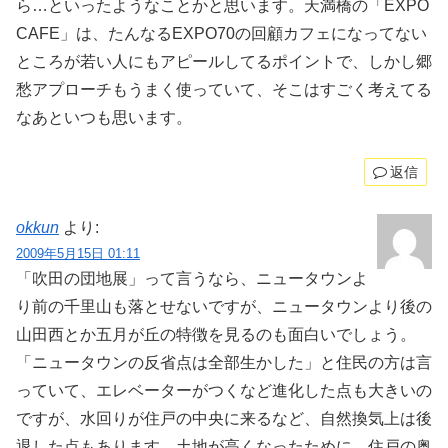
ら…といったようなことかと思います。天満橋の「EXPO
CAFE」は、たんなるEXPO70の回顧カフェになってない
ところが若い人にもアピールしてるポイントで、しかし郷
愁アプローチもうまく使っていて、そこはすごく考えてる
なあといつも思います。
返信
okkun
より:
2009年5月15日 01:11
「吹田の団地展」って言うなら、ニュータウンよ
り前の千里山も落とせないですが、ニュータウンより後の
山田西とか五月が丘の特徴を見るのも面白いでしょう。
「ニュータウンの反省点は全部生かした」と住民の方は言
っていて、エレベーターがつくなど進化した点も大きいの
ですが、水回りが住戸の中央に来るなど、自然換気上は後
退した点もあります。土地が高くなったために、住戸の奥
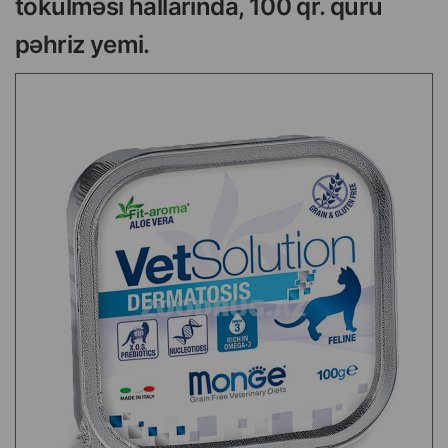
tökülməsi hallarında, 100 qr. quru
pəhriz yemi.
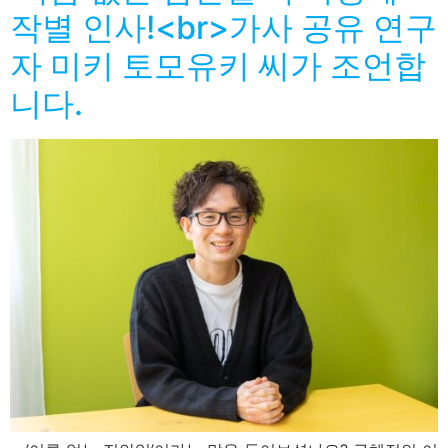
작별 인사!<br>가사 공유 연구
자 미키 토모유키 씨가 조언합
니다.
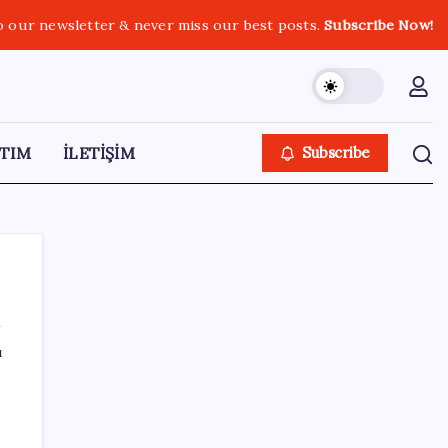
o our newsletter & never miss our best posts.
Subscribe Now!
TIM
İLETİŞİM
Subscribe
ı
SON YAZILAR
BDDK’den yatırım araçlarına yeni çerçeve:
Bireysel limitlerde kurallar sil baştan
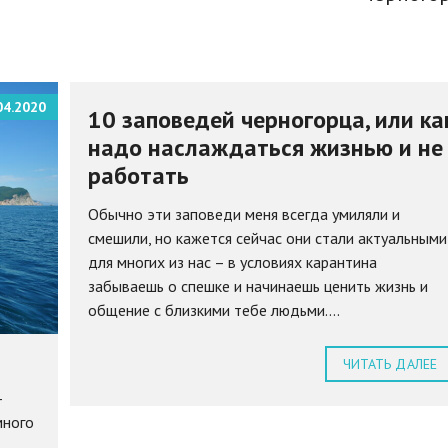
04.2020
10 заповедей черногорца, или ка
надо наслаждаться жизнью и не
работать
Обычно эти заповеди меня всегда умиляли и
смешили, но кажется сейчас они стали актуальными
для многих из нас – в условиях карантина
забываешь о спешке и начинаешь ценить жизнь и
общение с близкими тебе людьми....
ЧИТАТЬ ДАЛЕЕ
–
много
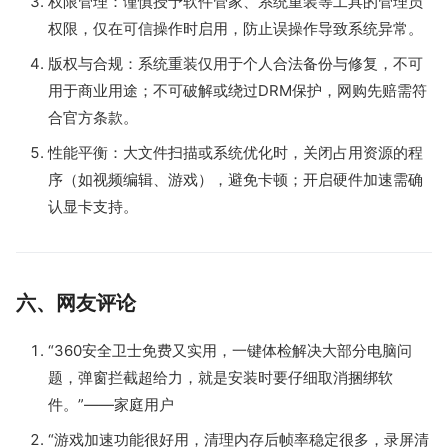
权限管理：谨慎授予软件管家、系统重装等工具的管理员
权限，仅在可信操作时启用，防止误操作导致系统异常。
版权与合规：系统重装仅用于个人合法备份与修复，不可
用于商业用途；不可破解或绕过DRM保护，网购先赔需符
合官方条款。
性能平衡：大文件扫描或系统优化时，关闭占用资源的程
序（如视频编辑、游戏），避免卡顿；开启硬件加速需确
认显卡支持。
六、网友评论
“360安全卫士免费又实用，一键体检解决大部分电脑问
题，弹窗拦截超给力，就是安装时要仔细取消捆绑软
件。”——家庭用户
“游戏加速功能很好用，清理内存后帧率稳定很多，录屏清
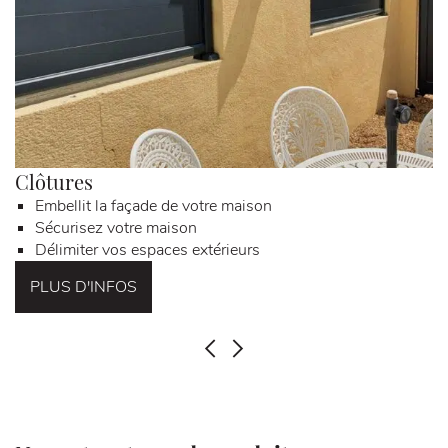
x sont
réalis
és
avec
le
respe
ct et
la
Clôtures
P
propre
Embellit la façade de votre maison
té des
Sécurisez votre maison
lieux.
Délimiter vos espaces extérieurs
Nous
PLUS D'INFOS
recom
mand
ons
PRÉCÉDENT
SUIVANT
++++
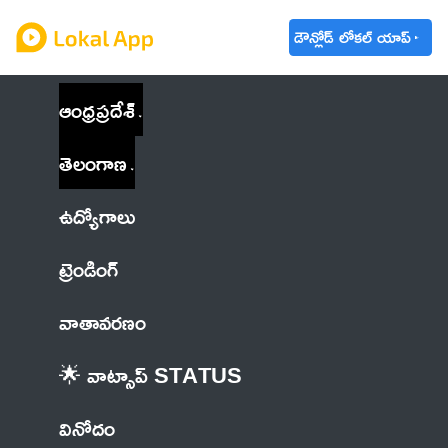
డౌన్లోడ్ లోకల్ యాప్
ఆంధ్రప్రదేశ్
తెలంగాణ
ఉద్యోగాలు
ట్రెండింగ్
వాతావరణం
🌟 వాట్సాప్ STATUS
వినోదం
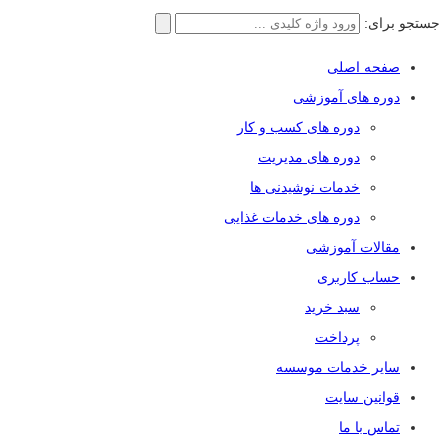
جستجو برای:
صفحه اصلی
دوره های آموزشی
دوره های کسب و کار
دوره های مدیریت
خدمات نوشیدنی ها
دوره های خدمات غذایی
مقالات آموزشی
حساب کاربری
سبد خرید
پرداخت
سایر خدمات موسسه
قوانین سایت
تماس با ما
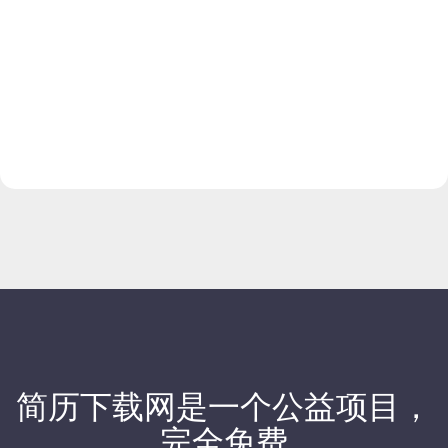
简历下载网
是一个公益项目，
完全免费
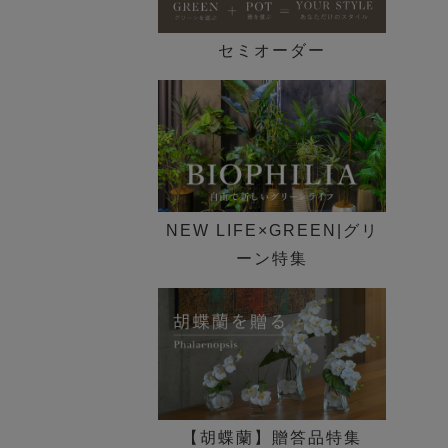
セミオーダー
NEW LIFE×GREEN|グリ
ーン特集
【胡蝶蘭】贈答品特集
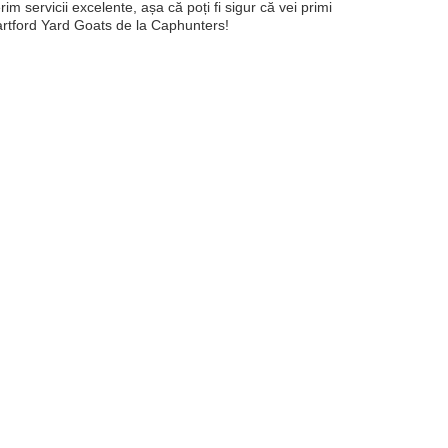
 servicii excelente, așa că poți fi sigur că vei primi
Hartford Yard Goats de la Caphunters!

::::::::::

Exercise: Although the records contain pictures, transcribe only their text, exactly as written.

Result for this task:
ら…といったようなことかと思います。天満橋の「EXPO
CAFE」は、たんなるEXPO70の回顧カフェになってない
ところが若い人にもアピールしてるポイントで、しかし郷
愁アプローチもうまく使っていて、そこはすごく考えてる
なあといつも思います。
返信
okkun
より:
2009年5月15日 01:11
「吹田の団地展」って言うなら、ニュータウンよ
り前の千里山も落とせないですが、ニュータウンより後の
山田西とか五月が丘の特徴を見るのも面白いでしょう。
「ニュータウンの反省点は全部生かした」と住民の方は言
っていて、エレベーターがつくなど進化した点も大きいの
ですが、水回りが住戸の中央に来るなど、自然換気上は後
退した点もあります。土地が高くなったために、住戸の奥
tökülməsi hallarında, 100 qr. quru
pəhriz yemi.
작별 인사!<br>가사 공유 연구
자 미키 토모유키 씨가 조언합
니다.
o our newsletter & never miss our best posts.
Subscribe Now!
TIM
İLETİŞİM
Subscribe
ı
SON YAZILAR
BDDK’den yatırım araçlarına yeni çerçeve:
Bireysel limitlerde kurallar sil baştan
04.2020
10 заповедей черногорца, или ка
надо наслаждаться жизнью и не
работать
Обычно эти заповеди меня всегда умиляли и
смешили, но кажется сейчас они стали актуальными
для многих из нас – в условиях карантина
забываешь о спешке и начинаешь ценить жизнь и
общение с близкими тебе людьми....
ЧИТАТЬ ДАЛЕЕ
–
много
权限管理：谨慎授予软件管家、系统重装等工具的管理员
权限，仅在可信操作时启用，防止误操作导致系统异常。
版权与合规：系统重装仅用于个人合法备份与修复，不可
用于商业用途；不可破解或绕过DRM保护，网购先赔需符
合官方条款。
性能平衡：大文件扫描或系统优化时，关闭占用资源的程
序（如视频编辑、游戏），避免卡顿；开启硬件加速需确
认显卡支持。
六、网友评论
“360安全卫士免费又实用，一键体检解决大部分电脑问
题，弹窗拦截超给力，就是安装时要仔细取消捆绑软
件。”——家庭用户
“游戏加速功能很好用，清理内存后帧率稳定很多，录屏清
x sont
réalis
és
avec
le
respe
ct et
la
Clôtures
P
propre
Embellit la façade de votre maison
té des
Sécurisez votre maison
lieux.
Délimiter vos espaces extérieurs
Nous
PLUS D'INFOS
recom
mand
ons
PRÉCÉDENT
SUIVANT
++++
డౌన్లోడ్ లోకల్ యాప్
ఆంధ్రప్రదేశ్
తెలంగాణ
ఉద్యోగాలు
ట్రెండింగ్
వాతావరణం
🌟 వాట్సాప్ STATUS
వినోదం
جستجو برای:
صفحه اصلی
دوره های آموزشی
دوره های کسب و کار
دوره های مدیریت
خدمات نوشیدنی ها
دوره های خدمات غذایی
مقالات آموزشی
حساب کاربری
سبد خرید
پرداخت
سایر خدمات موسسه
قوانین سایت
تماس با ما
简历下载网
是一个公益项目，
完全免费
セミオーダー
NEW LIFE×GREEN|グリ
ーン特集
【胡蝶蘭】贈答品特集
 servicii excelente, așa că poți fi sigur că vei primi
Hartford Yard Goats de la Caphunters!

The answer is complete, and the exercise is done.